Tally the lines in the data that follows that include the word "адрес", and report nothing but the total.

● Extracted page text data:
========

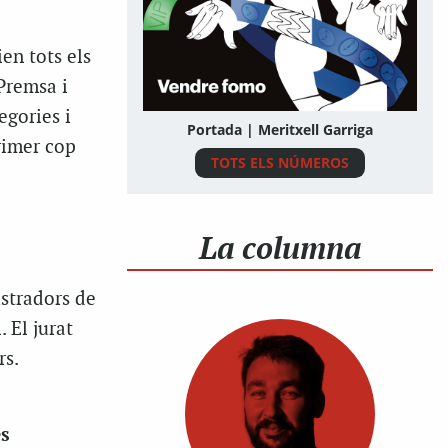
en tots els
 Premsa i
egories i
Portada | Meritxell Garriga
rimer cop
TOTS ELS NÚMEROS
La columna
ustradors de
 El jurat
rs.
es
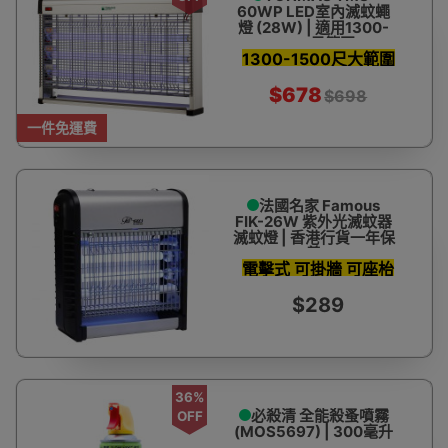
60WP LED室內滅蚊蠅
燈 (28W) | 適用1300-
1500尺範圍
1300-1500尺大範圍
滅蚊 可掛可站立
$678
$698
一件免運費
法國名家 Famous
FIK-26W 紫外光滅蚊器
滅蚊燈 | 香港行貨一年保
養
電擊式 可掛牆 可座枱
$289
36%
必殺清 全能殺蚤噴霧
OFF
(MOS5697) | 300毫升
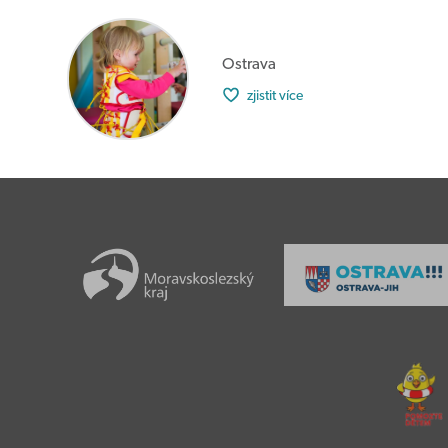
Ostrava
zjistit více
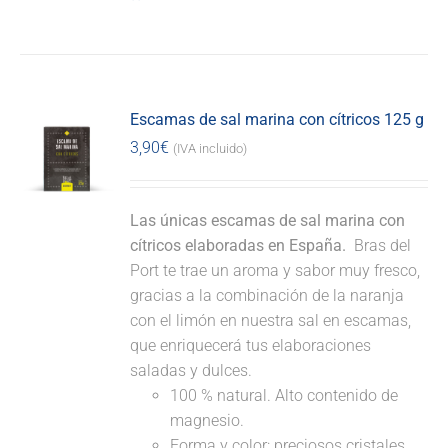
Escamas de sal marina con cítricos 125 g
3,90
€
(IVA incluido)
Las únicas escamas de sal marina con
cítricos elaboradas en España.
Bras del
Port te trae un aroma y sabor muy fresco,
gracias a la combinación de la naranja
con el limón en nuestra sal en escamas,
que enriquecerá tus elaboraciones
saladas y dulces.
100 % natural. Alto contenido de
magnesio.
Forma y color: preciosos cristales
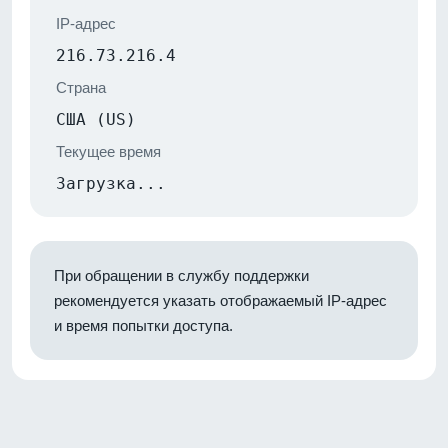
IP-адрес
216.73.216.4
Страна
США (US)
Текущее время
Загрузка...
При обращении в службу поддержки
рекомендуется указать отображаемый IP-адрес
и время попытки доступа.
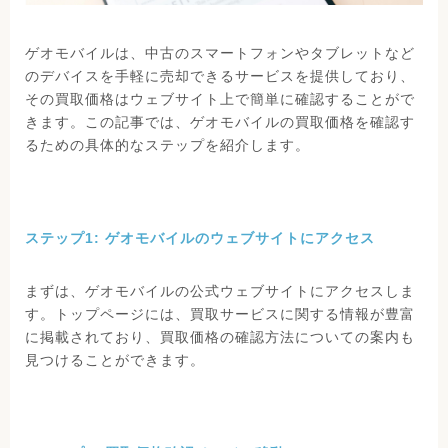
ゲオモバイルは、中古のスマートフォンやタブレットなど
のデバイスを手軽に売却できるサービスを提供しており、
その買取価格はウェブサイト上で簡単に確認することがで
きます。この記事では、ゲオモバイルの買取価格を確認す
るための具体的なステップを紹介します。
ステップ1: ゲオモバイルのウェブサイトにアクセス
まずは、ゲオモバイルの公式ウェブサイトにアクセスしま
す。トップページには、買取サービスに関する情報が豊富
に掲載されており、買取価格の確認方法についての案内も
見つけることができます。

========

● Result for this exercise:
2